Activities/Resources Fairs

Thinking about how to host a virtual activities or resource fair is a complicated matter. We liken the situation to a virtual career fair, and to really replicate the best experience possible would mean needing to contract a separate and expensive platform to create the most similar experience of having hundreds of tables out on your central quad for students to mix and mingle. We have come up with four alternative solutions that would allow for similar interactions, and each institution will need to decide which best fits their needs.

We will be the first to admit that none of these are likely perfect and will not be the same brisk fall breeze, free food, and running into old friends fairs that we all know and love. But they are all great options to introduce your students to the wide array of services available on campus and opportunities to be involved in at your institution. If done well, they could also be an unbelievable source of content and activity in your Wisr site. We recommend that you access the GetWisr Network, where you can watch our Webinar on how to use Wisr to run Wisr Open Houses on your site for day-long or week-long events.

Student Center/Union Party

If you typically include a party in your Orientation schedule that explores different rooms of your student center or union, why not recreate that event at home? Different vibes for different spaces!

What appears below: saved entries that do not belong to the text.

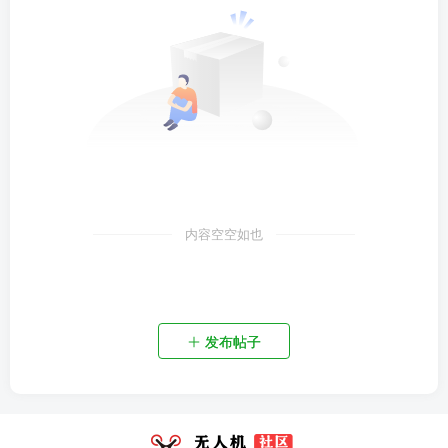
内容空空如也
发布帖子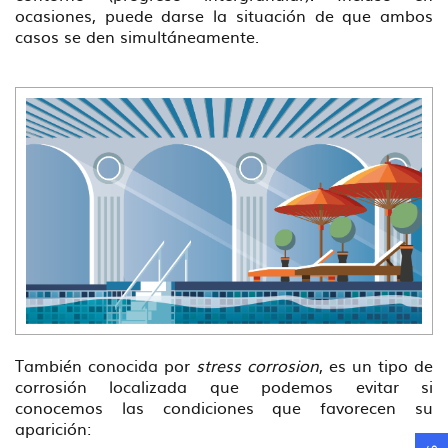
ocasiones, puede darse la situación de que ambos
casos se den simultáneamente.
También conocida por
stress corrosion
, es un tipo de
corrosión localizada que podemos evitar si
conocemos las condiciones que favorecen su
aparición: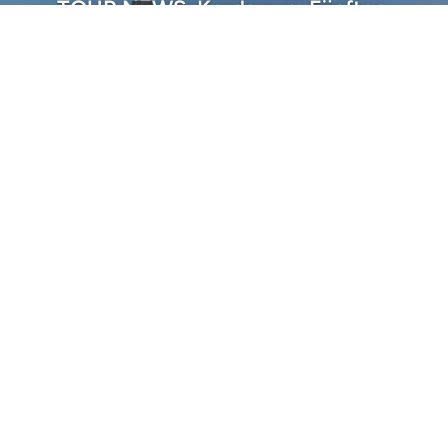
TOUR NEWS: Korda zum Fünften,
Henseleit und Schmid stark
PGA Tour: RBC HeritageAustragungsort: Harbour
Town Golf Links, South CarolinaPreisgeld:...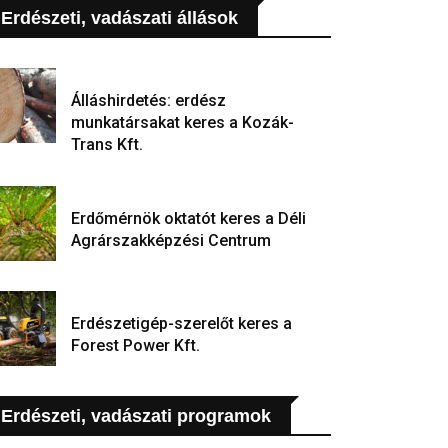
Erdészeti, vadászati állások
Álláshirdetés: erdész
munkatársakat keres a Kozák-
Trans Kft.
Erdőmérnök oktatót keres a Déli
Agrárszakképzési Centrum
Erdészetigép-szerelőt keres a
Forest Power Kft.
Erdészeti, vadászati programok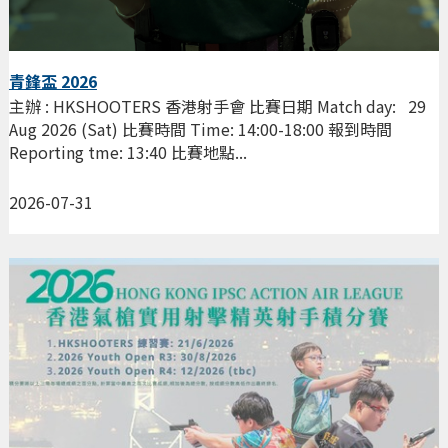
青鋒盃 2026
主辦 : HKSHOOTERS 香港射手會 比賽日期 Match day: 29
Aug 2026 (Sat) 比賽時間 Time: 14:00-18:00 報到時間
Reporting tme: 13:40 比賽地點...
2026-07-31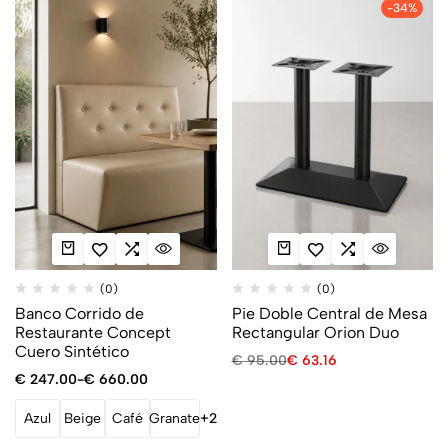
-34%
(0)
(0)
Banco Corrido de
Pie Doble Central de Mesa
Restaurante Concept
Rectangular Orion Duo
Cuero Sintético
€
95.00
€
63.16
€
247.00
-
€
660.00
Azul
Beige
Café
Granate
+2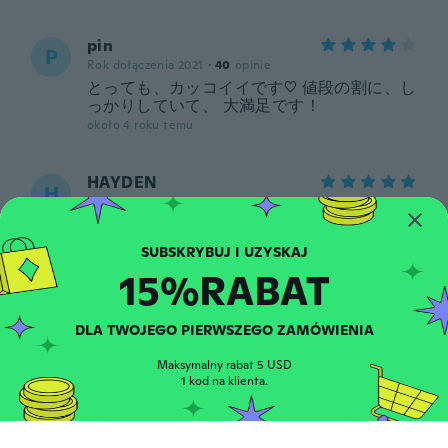
pin
P
Rok dołączenia 2021
·
40
opinie
とっても、カッコイイです♡ 値段の割に、し
っかりしていて、 大満足です！
około 4 roku temu
HAYDEN
H
Rok dołączenia 2018
·
18
opinie
·
6
przesłane
Great item fits perfectly and feel sexy on
better quality than expected for price and
fast shipping service
15%RABAT
około 4 roku temu
DLA TWOJEGO PIERWSZEGO ZAMÓWIENIA
Therese
T
Rok dołączenia 2018
·
8
opinie
Maksymalny rabat 5 USD
1 kod na klienta.
Went up 2 sizes and it fits perfectly! Fun
and sexy! Thanks!
około 4 roku temu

Create Zoom links for each room and set a vibe:

  • Dance party in the ballroom/living room – hire your favorite campus DJ to spin.
  • Snacks in the coffee shop/kitchen – is it weird to eat and drink while on Zoom? Not if everyone is doing it!
  • Zen space in the lounge/den, chill out and chat with your classmates
  • Game night in the game room – see the Social Programming Ideas article in the Content Ideas Community in the Wisr Customers Network
  • Live performance of your favorite local cover band on the quad (or in the backyard!).